_Assignment_. Retype, without pictures, the line holding "We take pride in our work, and stand" and each line below it through the final line.

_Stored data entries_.
════════════════

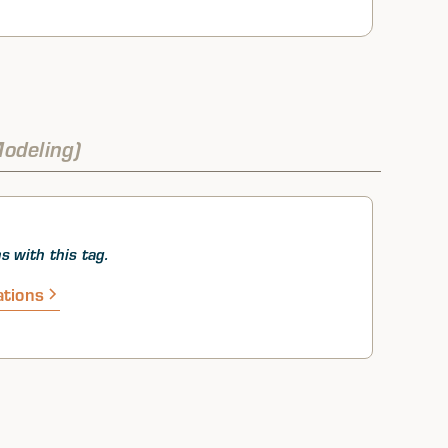
odeling)
s with this tag.
ations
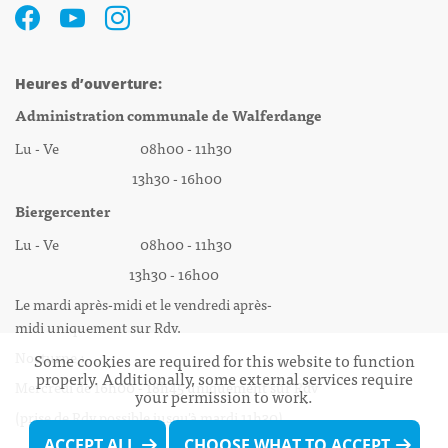
Heures d’ouverture:
Administration communale de Walferdange
Lu - Ve 08h00 - 11h30
13h30 - 16h00
Biergercenter
Lu - Ve 08h00 - 11h30
13h30 - 16h00
Le mardi après-midi et le vendredi après-
midi uniquement sur Rdv.
Nocturne :
Some cookies are required for this website to function
properly. Additionally, some external services require
Mercredi de 16h00 - 18h45 uniquement sur Rdv
your permission to work.
(prise de Rdv possible jusqu'à mardi 11h30).
ACCEPT ALL
CHOOSE WHAT TO ACCEPT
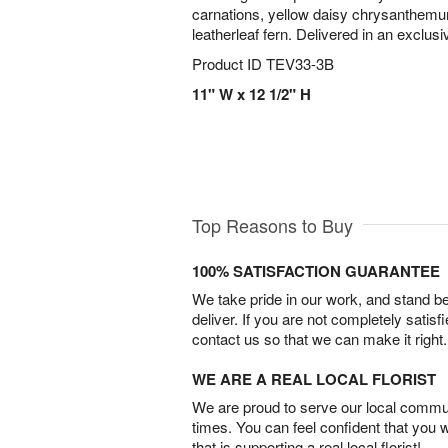
carnations, yellow daisy chrysanthemum
leatherleaf fern. Delivered in an exclusi
Product ID
TEV33-3B
11" W x 12 1/2" H
Top Reasons to Buy
100% SATISFACTION GUARANTEE
We take pride in our work, and stand 
deliver. If you are not completely satisf
contact us so that we can make it right.
WE ARE A REAL LOCAL FLORIST
We are proud to serve our local commun
times. You can feel confident that you 
that is supporting a real local florist!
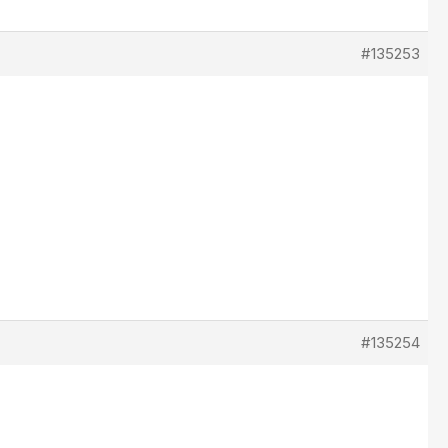
#135253
#135254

════════════════

_Result of this exercise_.
We take pride in our work, and stand 
deliver. If you are not completely satisf
contact us so that we can make it right.
WE ARE A REAL LOCAL FLORIST
We are proud to serve our local commun
times. You can feel confident that you 
that is supporting a real local florist!
#135253
#135254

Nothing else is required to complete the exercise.